Optoelectronic properties and interfacial interactions of two-dimensional Cs2PbX4–MSe2 (M = Mo, W) heterostructures

Abstract

Constructing 2D inorganic perovskites and TMDs heterostructures is an effective method to design stable and high-performance perovskites optoelectronic applications. Here, we investigate the optoelectronic properties and interfacial interactions of Cs₂PbX₄–MSe₂ (X = Cl, Br, I; M = Mo, W) heterostructures using first-principles calculations. Firstly, six Cs₂PbX₄–MSe₂ interfaces remain stable in energy. With the halogen varying from Cl to I, the interlayer distances of Cs₂PbX₄–MSe₂ heterostructures increase rapidly. The CBM and VBM of monolayer Cs₂PbX₄ are all higher than that of monolayer MSe₂ and the charges transfer from Cs₂PbX₄ interfaces to MSe₂ interfaces when they contact.
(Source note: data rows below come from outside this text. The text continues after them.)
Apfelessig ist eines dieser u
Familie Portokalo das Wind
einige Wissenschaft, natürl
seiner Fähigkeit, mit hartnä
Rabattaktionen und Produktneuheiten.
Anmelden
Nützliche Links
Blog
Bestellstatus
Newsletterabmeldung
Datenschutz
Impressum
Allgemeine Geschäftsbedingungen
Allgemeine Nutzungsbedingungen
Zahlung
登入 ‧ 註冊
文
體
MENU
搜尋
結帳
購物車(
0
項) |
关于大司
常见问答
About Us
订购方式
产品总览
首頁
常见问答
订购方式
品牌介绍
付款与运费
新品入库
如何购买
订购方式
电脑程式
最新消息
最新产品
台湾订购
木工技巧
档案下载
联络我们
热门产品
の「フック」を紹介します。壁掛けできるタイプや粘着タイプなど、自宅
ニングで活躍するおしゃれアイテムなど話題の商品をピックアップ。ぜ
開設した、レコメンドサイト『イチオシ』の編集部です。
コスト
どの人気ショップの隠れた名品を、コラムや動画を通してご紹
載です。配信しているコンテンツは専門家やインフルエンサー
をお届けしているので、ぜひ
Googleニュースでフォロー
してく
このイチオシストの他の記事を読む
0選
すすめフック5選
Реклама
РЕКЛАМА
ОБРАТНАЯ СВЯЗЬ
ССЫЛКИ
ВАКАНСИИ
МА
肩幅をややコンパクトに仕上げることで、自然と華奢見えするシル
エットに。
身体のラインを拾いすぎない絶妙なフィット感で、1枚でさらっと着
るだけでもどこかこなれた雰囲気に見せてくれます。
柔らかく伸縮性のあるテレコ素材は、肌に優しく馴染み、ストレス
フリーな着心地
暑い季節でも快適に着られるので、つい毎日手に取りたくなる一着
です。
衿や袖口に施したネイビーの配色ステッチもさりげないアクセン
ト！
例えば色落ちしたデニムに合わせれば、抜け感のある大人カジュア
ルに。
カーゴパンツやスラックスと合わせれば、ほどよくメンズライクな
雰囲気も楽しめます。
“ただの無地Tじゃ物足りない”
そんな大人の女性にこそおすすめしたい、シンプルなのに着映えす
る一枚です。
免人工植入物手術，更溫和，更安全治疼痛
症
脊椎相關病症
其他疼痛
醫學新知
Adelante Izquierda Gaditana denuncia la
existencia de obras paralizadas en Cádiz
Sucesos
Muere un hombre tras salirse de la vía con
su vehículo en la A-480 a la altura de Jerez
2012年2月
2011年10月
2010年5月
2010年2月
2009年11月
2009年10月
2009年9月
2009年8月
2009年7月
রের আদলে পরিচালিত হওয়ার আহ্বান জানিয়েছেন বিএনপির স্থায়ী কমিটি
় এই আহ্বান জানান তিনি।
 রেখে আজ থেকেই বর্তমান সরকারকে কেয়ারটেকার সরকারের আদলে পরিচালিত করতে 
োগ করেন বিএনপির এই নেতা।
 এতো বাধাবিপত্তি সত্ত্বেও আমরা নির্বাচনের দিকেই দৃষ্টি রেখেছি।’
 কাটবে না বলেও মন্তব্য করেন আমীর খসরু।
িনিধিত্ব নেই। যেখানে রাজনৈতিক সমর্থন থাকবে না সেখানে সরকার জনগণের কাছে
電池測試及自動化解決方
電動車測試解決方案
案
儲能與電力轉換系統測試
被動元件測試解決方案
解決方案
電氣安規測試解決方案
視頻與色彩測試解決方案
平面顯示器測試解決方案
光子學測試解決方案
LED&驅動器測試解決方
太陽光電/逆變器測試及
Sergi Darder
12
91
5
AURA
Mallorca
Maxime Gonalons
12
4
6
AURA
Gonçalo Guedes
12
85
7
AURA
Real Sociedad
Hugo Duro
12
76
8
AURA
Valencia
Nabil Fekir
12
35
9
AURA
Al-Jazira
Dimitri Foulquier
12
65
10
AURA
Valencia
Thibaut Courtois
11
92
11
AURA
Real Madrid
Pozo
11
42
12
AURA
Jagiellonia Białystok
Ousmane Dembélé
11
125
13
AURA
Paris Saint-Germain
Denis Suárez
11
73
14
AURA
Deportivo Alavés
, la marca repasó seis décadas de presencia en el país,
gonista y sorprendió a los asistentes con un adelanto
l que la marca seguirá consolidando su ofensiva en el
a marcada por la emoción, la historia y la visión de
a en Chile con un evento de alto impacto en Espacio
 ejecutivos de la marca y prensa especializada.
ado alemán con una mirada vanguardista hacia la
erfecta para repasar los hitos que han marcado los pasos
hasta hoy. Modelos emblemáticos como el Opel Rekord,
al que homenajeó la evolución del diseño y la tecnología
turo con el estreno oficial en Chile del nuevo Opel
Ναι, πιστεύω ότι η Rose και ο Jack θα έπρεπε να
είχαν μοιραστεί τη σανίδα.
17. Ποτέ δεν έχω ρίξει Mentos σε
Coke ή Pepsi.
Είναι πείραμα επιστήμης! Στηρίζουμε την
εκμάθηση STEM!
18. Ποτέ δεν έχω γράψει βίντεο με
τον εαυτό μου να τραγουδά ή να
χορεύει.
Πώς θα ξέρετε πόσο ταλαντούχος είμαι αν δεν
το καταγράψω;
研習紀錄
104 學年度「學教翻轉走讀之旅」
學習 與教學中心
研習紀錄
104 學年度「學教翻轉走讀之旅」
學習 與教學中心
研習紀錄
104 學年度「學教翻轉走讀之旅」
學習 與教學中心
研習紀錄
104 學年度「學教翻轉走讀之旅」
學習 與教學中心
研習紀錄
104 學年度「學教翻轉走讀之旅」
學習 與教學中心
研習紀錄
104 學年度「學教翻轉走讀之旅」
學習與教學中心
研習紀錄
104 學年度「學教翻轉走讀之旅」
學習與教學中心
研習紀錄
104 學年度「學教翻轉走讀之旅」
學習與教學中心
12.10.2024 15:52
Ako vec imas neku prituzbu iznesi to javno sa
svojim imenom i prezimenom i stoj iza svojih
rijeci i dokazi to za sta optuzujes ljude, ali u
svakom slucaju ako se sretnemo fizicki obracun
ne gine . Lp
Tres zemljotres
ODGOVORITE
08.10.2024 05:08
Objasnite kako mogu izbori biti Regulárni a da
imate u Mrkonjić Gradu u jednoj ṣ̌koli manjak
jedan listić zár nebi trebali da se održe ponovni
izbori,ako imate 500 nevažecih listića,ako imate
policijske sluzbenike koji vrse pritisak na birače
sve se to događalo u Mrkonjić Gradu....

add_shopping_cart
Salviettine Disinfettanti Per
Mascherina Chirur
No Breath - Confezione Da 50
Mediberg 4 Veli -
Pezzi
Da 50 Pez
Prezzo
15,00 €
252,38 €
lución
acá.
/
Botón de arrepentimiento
Both Cs₂PbX₄–MSe₂ heterostructures are type-II heterostructures, which can drive the photogenerated electrons and holes to move in opposite directions. What's more, Cs₂PbCl₄–MoSe₂ heterostructures exhibit the highest charge transport efficiency among Cs₂PbX₄–MoSe₂ heterostructures because Cs₂PbCl₄–MoSe₂ heterostructures have the lowest exciton binding energies among Cs₂PbX₄–MSe₂ heterostructures. In addition, the optical absorptions of all heterostructures are significantly higher than the corresponding Cs₂PbX₄ monolayers and MSe₂ monolayers. The construction of Cs₂PbX₄–MoSe₂ heterostructures is beneficial for improving the photoelectric performance of two-dimensional perovskite devices. Lastly, we found that the Cs₂PbI₄–WSe₂ heterostructure has the largest PCE (18%) among Cs₂PbX₄–MSe₂ heterostructures. The Cs₂PbCl₄–MoSe₂ heterostructure exhibits great potential application in photodetector devices and the Cs₂PbI₄–WSe₂ heterostructure has great potential application in solar cells.